» What this task involves:
What the task needs is the data below, written out verbatim.

» Data excerpts:
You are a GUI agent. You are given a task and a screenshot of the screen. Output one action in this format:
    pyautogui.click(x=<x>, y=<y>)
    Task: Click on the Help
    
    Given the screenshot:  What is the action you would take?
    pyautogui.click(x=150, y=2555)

» Response area:
You are a GUI agent. You are given a task and a screenshot of the screen. Output one action in this format:
    pyautogui.click(x=<x>, y=<y>)
    Task: Click on the Help
    
    Given the screenshot:  What is the action you would take?
    pyautogui.click(x=150, y=2555)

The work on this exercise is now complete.